I flushed. It was true. I’d gotten an expensive apartment, but other than that, I never spent money. I sent it to my brother and his family when they needed or wanted it. I sent it to my parents just because. I spent it on charities and food banks—whatever helped me feel a little less like a man who didn’t deserve wealth.
But that was it. I was a simple person. I didn’t necessarily want fame. I just wanted to be heard.
So he was right. I did have more money than I knew what to do with, and fuck, that felt so empty.
“I’m just saying, I don’t know what I want the rest of my life to look like. I have offers from agents and record labels asking me to go solo. I have a thousand songs I want to write, and I want to spend time figuring out who I am outside of my past.”
Ryan cupped my cheek and met my gaze. “There’s no shame in that.”
“But I’d like to not do it alone. I’m not proposing,” I said quickly, though the truth was, I probably would if I knew he’d say yes. “I’m just asking if maybe we can try to make it work.”

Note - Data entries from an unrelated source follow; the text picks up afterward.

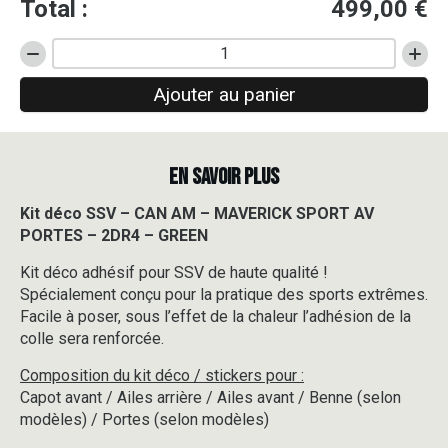
Total :
499,00
€
quantité
de
Ajouter au panier
Kit
déco
SSV
-
EN SAVOIR PLUS
CAN
AM
-
Kit déco SSV – CAN AM – MAVERICK SPORT AV
MAVERICK
PORTES – 2DR4 – GREEN
SPORT
AV
Kit déco adhésif pour SSV de haute qualité !
PORTES
Spécialement conçu pour la pratique des sports extrêmes.
-
Facile à poser, sous l’effet de la chaleur l’adhésion de la
2DR4
colle sera renforcée.
-
GREEN
Composition du kit déco / stickers pour :
Capot avant / Ailes arrière / Ailes avant / Benne (selon
modèles) / Portes (selon modèles)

“I can’t move,” he told me softly. “I don’t love my job, but I need to start somewhere, and leaving now?—”
“No.”
He flinched back a bit. “No?”
“Sorry, fuck.” I was such a mess right now, Jesus. “I mean, you don’t have to leave anything. You don’t have to give anything up. I’m saying that I can be anywhere. I’m sort of free-falling right now.”
Ryan blinked, then surged in to take another kiss. It felt…desperate, almost. Frantic. “Do you want me to catch you?” he murmured against my mouth.
My kiss back was the answer.
Because yes. God yes.
Please, yes.
We left the conversation at the beach, heading inside to order dinner. We showered, then put on the impossibly soft hotel robes before taking the room service tray out to the back deck. Off in the distance, I could see people milling around the beach. There was faint music playing, lights, and not too far from where we were, someone was setting up a fireworks display.
It was a very, very different mood from last year. Even before the accident, the snow had been falling in a thick blanket, the roads iced over, the people more subdued than usual. There was a heaviness to it that was starkly absent now.
“Move in with me,” Ryan said.
I jolted. Neither one of us had said a word in a long while. We’d been enjoying the comfortable silence and each other as we ate. And that was not how I expected him to start the conversation up again.
“Um. Ryan?—”
“Or get a place near me. I’m pretty sure you could bribe my neighbor to break her lease if you pay enough.”
I burst into nervous laughter. “Ryan.”
He smiled at me, clearly nervous but braver than I would have been in this moment. “I want to end this year the way I want to spend the next one, and that means with you. I don’t care if we’re neighbors or roommates or…fuck. I don’t know. Lovers. Though I hate that word.”
I snorted. “It doesn’t flow off the tongue nicely, does it?”
“No, but it’s better than what we had been before you came here to find me.”
Which was nothing. A memory, at best. A stranger I’d never see again at worst.
Ryan reached for me, taking my fingers and holding my hand in the gap between our chairs. “You asked me to catch you, and my arms are open.”
That wasn’t exactly how the conversation had gone, but it might as well have been. And I knew there was no other answer than yes.
“I can be anywhere you want me to be,” he told me. “With you. Next to you. The boogieman in your closet…”
“Oh my god.”
He grinned. “That’s the title of your first hit single.”